An English retrospective study has reported that cancer survivors are more likely to develop heart diseases than the general population. Findings from this study were recently published in the journal JACC: CardioOncology.
Cancers and cardiovascular diseases are one of the leading causes of death worldwide. With improvements in cancer diagnosis and treatment, people survive longer after cancer. However, these patients are at high risk of developing cardiovascular diseases. Therefore, it is essential to estimate the risk of cardiovascular diseases with the risk of death due to cancer. Strongman et al. have addressed this relevant concern in their latest research.
The retrospective study used data from linked English electronic health records of 104,028 adults. All participants were aged ≥ 40, first diagnosed with one of the nine common cancers (colorectal, lung, breast, uterine, prostate, and bladder cancers, malignant melanoma, non-Hodgkin lymphoma, and leukaemia) and alive at least one year after diagnosis.

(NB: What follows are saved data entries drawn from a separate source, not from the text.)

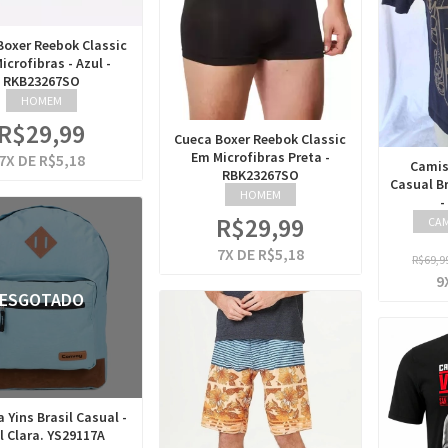
Boxer Reebok Classic
icrofibras - Azul -
RKB23267SO
HOMEM
R$29,99
Cueca Boxer Reebok Classic
Em Microfibras Preta -
7
X DE
R$5,18
Camis
RBK23267SO
Casual B
HOMEM
-
R$29,99
CAM
7
X DE
R$5,18
R$69,9
9
ESGOTADO
 Yins Brasil Casual -
l Clara. YS29117A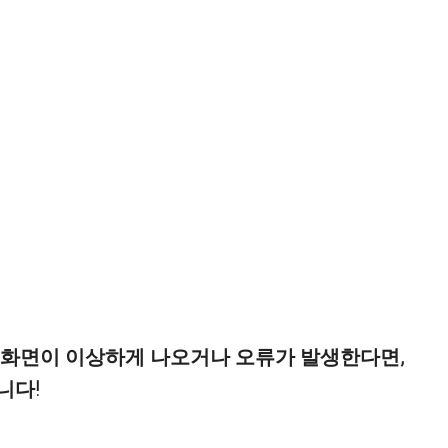
 화면이 이상하게 나오거나 오류가 발생한다면,
니다!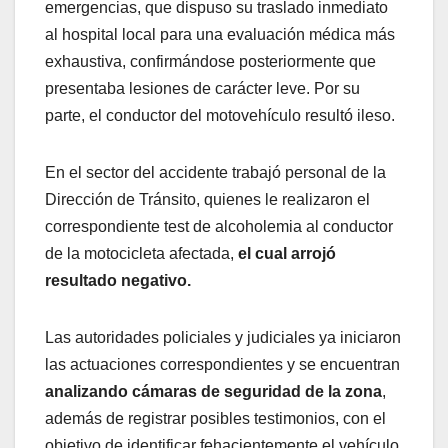
emergencias, que dispuso su traslado inmediato
al hospital local para una evaluación médica más
exhaustiva, confirmándose posteriormente que
presentaba lesiones de carácter leve. Por su
parte, el conductor del motovehículo resultó ileso.
En el sector del accidente trabajó personal de la
Dirección de Tránsito, quienes le realizaron el
correspondiente test de alcoholemia al conductor
de la motocicleta afectada,
el cual arrojó
resultado negativo.
Las autoridades policiales y judiciales ya iniciaron
las actuaciones correspondientes y se encuentran
analizando cámaras de seguridad de la zona
,
además de registrar posibles testimonios, con el
objetivo de identificar fehacientemente el vehículo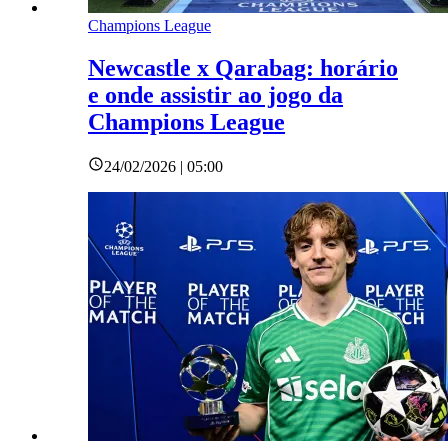
Champions League
Newcastle x Qarabag: horário
e onde assistir ao jogo da
Champions League
24/02/2026 | 05:00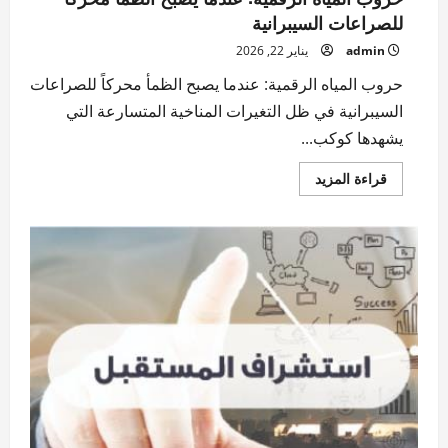
للصراعات السيبرانية
admin
يناير 22, 2026
حروب المياه الرقمية: عندما يصبح الظمأ محركاً للصراعات
السيبرانية في ظل التغيرات المناخية المتسارعة التي
يشهدها كوكب...
اقرأ
قراءة المزيد
المزيد
عن
حروب
المياه
الرقمية:
عندما
يصبح
الظمأ
محركاً
للصراعات
السيبرانية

In an analysis that included 19,758 patients, mortality due to cardiovascular diseases overtook mortality due to primary cancer for all nine cancer survivors aged 80 years or more at 2 to 11 years after a cancer diagnosis and after 5 to 17 years for all cancer survivors (60-79 years of age) except leukaemia and prostate cancers. Over a longer period, mortality due to cardiovascular diseases overtook cancer mortality for 6 and 2 cancer sites in patients aged ≥80-year and 60-79-years, respectively. However, cardiovascular mortality did not surpass mortality due to cancer in patients aged 40 to 59 years, except for uterine cancer survivors.
The investigators concluded, “In older survivors of nine common cancers, cardiovascular mortality becomes dominant over mortality from primary cancer, though not always over total cancer mortality, as time passes since cancer diagnosis.”
Strongman H, Gadd S, Matthews A, et al. Does Cardiovascular Mortality Overtake Cancer Mortality During Cancer Survivorship?. J Am Coll Cardiol CardioOnc. 2022 Mar, 4 (1) 113–123.